修の美しい顔を目前に置きながら、千晶はビールを口に含む。修じゃない誰かに貶された記憶が強く残ってしまっているせいで、修を理解しようだなんて思いもしなかった。
自分が被害者でいた方がラクだったから。
 卑屈は切り札になる。
傷ついた記憶を心の奥の引き出しに置いておけば、誰かを責める時に最後に出せるカードになる。

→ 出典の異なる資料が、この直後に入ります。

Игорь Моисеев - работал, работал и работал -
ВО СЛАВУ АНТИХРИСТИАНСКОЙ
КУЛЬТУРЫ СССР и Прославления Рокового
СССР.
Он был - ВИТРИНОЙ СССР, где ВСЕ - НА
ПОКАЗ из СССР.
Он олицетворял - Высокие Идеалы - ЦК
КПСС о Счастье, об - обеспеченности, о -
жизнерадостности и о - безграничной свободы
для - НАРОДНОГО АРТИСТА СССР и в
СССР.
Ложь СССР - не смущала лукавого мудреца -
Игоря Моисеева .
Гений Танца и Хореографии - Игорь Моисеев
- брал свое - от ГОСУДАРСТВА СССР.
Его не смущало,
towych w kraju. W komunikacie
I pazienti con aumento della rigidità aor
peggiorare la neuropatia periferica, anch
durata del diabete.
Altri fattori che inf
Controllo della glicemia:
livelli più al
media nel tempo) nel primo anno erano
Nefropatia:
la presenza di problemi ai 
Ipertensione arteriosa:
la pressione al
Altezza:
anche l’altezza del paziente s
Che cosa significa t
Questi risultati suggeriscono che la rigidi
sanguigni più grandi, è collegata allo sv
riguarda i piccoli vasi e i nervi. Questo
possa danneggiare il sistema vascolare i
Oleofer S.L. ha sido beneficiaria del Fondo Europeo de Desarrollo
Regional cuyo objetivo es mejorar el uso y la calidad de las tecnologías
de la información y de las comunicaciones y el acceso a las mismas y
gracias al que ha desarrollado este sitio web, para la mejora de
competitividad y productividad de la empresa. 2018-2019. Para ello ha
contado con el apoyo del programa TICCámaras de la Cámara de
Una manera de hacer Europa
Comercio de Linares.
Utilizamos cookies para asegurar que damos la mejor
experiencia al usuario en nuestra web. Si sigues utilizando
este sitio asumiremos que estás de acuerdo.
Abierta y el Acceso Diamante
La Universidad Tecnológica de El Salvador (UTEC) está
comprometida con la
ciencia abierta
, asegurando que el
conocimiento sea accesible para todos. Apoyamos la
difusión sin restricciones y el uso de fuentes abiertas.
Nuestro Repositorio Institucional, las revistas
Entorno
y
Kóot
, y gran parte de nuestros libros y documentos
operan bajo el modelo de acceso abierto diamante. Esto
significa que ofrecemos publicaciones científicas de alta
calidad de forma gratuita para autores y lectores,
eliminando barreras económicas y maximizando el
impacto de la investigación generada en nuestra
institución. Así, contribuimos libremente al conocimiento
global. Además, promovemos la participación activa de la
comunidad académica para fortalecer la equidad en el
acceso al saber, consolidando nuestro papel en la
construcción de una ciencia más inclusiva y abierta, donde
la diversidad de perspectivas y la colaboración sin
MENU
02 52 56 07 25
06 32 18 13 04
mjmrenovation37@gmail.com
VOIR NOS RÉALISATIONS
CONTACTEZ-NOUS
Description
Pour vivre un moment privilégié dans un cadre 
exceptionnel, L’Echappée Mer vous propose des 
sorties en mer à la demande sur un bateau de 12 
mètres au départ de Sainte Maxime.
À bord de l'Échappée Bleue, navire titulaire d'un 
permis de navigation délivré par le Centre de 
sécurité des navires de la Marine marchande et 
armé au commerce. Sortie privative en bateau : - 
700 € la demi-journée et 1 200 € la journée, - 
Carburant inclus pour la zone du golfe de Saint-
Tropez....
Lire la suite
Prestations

千晶は学生時代の記憶をそんな切り札にして生きてきていたのかもしれないと、アルコールの回るフワフワとした頭の中で巡らせる。
だって私は傷ついたから。
修くんの存在のせいだったから。
修くんと違って自分は華やかじゃなかったから。
だから、私には華やかな人たちを責める権利がある、と心のどこかで何か、硬い、石のような塊の根性を積み上げていたのか。
 思い返してみれば、修が意地悪だった日なんて1日も無かった。
 千晶をどす子と呼んだことも、実は一度も無かった。
「米村さんも姉ちゃんもさ、家族でも恋人でも無い人の為に全力で泣けるんだよ。それってすごいじゃん。」
 褒められたのかどうか判定しがたいことを言われ、千晶はわかりやすい愛想笑いを向けた。
「あはは、そっかな。」
なんて。
「俺、憧れるわ。そういうの。」
修は笑顔の裏にどこか寂しさすら感じられる表情で一瞬、うつむいた。